Conférence de conciliation

Au Conseil des Etats, la force de la tradition orale, parole de nouvelle arrivée

OPINION. La Chambre haute du parlement fédéral est particulière, avec des règles particulières. Figurant pour la plupart dans aucun règlement, elles se transmettent de représentant en représentant pour perpétuer une culture politique. Découverte

Il y a les lois écrites, limpides et tranchantes, et il y a les traditions orales, impénétrables. Dans le Palais fédéral, il y a le Conseil national, franc et bruyant, et il y a le Conseil des Etats, avec son halo de mystère. Quand on se tient devant le Café Vallotton qui les sépare, on ne s’y trompe pas. De la droite provient une nuée de courses intempestives, de caméras et micros emmêlés, de lobbyistes. De la gauche l’écho du silence.

Si vous prenez cette direction, vous trouverez, sobrement disposé sur chaque pupitre, un ouvre-lettres. Privilège des sénateurs, que je n’ai pourtant pas encore osé employer, de peur de briser l’attention épaisse qui entoure les travaux de la Chambre des cantons. Dans notre antre où les journalistes ne devraient faire que passer, on se sent parfois délaissés, au point d’oublier qu’on nous observe. Quand une loi majeure est adoptée à l’unanimité, sans débat, comme ex-conseillère nationale, on s’étonne de lire de gros titres dans la presse du lendemain. Il s’est donc bel et bien passé quelque chose, même si les émotions sont rentrées et les changements sans fracas.

Le lustre sur nos têtes

Dans ce groupe resserré, il faut d’abord être intégrée. Une enquête s’impose, minutieuse mais discrète, pour comprendre les us et coutumes qui sont la règle ici, sous le lustre en fer forgé pesant de sa tonne et demie sur nos têtes. Il y a des prescriptions évidentes: ordinateurs interdits. Et il y en a d’autres, soumises à interprétation: tablettes autorisées, mais sans travail ostensible. Et il y a celle-ci, qui fait gloser: les nouvelles et nouveaux élus ne devraient pas prendre la parole lors de leur première session parlementaire. A la voir écrite, on aurait envie de donner un bon coup de pied dans la fourmilière.

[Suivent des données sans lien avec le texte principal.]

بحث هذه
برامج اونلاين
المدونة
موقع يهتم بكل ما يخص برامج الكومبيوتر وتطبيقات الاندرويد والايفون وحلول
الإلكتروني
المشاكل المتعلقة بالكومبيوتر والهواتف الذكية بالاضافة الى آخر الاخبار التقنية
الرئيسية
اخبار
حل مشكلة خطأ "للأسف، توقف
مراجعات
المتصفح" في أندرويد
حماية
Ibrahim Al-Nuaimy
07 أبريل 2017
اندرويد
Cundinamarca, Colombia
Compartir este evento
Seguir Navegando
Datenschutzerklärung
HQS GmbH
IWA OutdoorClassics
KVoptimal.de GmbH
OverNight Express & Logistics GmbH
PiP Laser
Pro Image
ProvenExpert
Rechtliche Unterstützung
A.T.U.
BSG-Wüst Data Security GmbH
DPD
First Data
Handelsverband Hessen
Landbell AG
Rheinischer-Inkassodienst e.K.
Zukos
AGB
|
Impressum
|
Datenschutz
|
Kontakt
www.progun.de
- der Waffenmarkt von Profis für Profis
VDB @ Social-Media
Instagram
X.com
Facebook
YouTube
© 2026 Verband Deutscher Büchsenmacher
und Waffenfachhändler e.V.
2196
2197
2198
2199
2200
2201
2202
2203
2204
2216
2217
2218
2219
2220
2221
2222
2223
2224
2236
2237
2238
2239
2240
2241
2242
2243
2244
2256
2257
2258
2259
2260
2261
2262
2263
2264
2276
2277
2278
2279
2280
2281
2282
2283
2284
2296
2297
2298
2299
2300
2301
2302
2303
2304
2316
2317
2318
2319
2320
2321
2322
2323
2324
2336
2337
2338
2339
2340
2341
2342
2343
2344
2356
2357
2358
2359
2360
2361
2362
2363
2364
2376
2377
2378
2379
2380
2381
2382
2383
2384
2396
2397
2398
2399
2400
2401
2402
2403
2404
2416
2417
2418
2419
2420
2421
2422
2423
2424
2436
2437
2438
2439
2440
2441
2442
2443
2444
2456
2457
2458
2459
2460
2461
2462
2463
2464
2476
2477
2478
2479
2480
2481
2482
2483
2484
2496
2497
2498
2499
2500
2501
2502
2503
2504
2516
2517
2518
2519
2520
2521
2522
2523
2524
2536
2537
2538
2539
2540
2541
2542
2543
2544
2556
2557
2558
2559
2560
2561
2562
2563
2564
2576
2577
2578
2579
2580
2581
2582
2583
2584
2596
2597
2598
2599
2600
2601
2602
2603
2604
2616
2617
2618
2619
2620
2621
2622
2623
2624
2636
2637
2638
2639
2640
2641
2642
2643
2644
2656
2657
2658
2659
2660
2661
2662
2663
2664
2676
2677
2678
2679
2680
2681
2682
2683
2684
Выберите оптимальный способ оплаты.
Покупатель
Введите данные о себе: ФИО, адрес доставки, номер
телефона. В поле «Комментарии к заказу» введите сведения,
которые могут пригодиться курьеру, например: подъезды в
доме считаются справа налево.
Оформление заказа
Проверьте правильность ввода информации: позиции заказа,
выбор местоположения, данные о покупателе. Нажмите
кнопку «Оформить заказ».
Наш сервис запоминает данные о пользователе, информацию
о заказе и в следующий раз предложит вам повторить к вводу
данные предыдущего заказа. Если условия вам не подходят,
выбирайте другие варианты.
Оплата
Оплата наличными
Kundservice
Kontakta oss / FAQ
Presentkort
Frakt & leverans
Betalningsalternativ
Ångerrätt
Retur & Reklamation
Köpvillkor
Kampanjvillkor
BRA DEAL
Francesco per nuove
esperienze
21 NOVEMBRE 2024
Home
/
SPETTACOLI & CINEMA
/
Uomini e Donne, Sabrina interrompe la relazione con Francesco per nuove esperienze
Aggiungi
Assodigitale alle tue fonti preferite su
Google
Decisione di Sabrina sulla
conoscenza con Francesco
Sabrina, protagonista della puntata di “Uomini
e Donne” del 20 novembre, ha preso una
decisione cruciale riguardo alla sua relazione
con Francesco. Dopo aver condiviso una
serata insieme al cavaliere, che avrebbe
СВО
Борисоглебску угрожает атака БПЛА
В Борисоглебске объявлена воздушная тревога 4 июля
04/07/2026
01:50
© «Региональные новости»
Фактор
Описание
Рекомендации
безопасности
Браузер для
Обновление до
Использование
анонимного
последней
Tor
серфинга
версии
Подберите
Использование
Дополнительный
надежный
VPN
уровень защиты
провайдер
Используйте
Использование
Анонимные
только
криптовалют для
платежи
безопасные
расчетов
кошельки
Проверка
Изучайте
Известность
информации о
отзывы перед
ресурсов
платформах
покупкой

Mais on se reprend aussitôt, avec retenue et prudence; si c’est pour ne plus jamais être écoutée, prendre la parole ne sert à rien. En fait, le Conseil des Etats, c’est aussi une certaine idée de l’efficacité. Alors, à défaut de pouvoir parler, on rumine certes un peu dans la barbe qu’on n’a pas, mais on s’accroche à l’intime conviction que ce sont aussi ces règles qui font la réussite de cette Chambre. Et qui sait, une fois qu’on les aura percées à jour, peut-être louera-t-on à notre tour leurs mérites. D’ici là, l’enjeu est de ne casser aucun œuf sur son passage.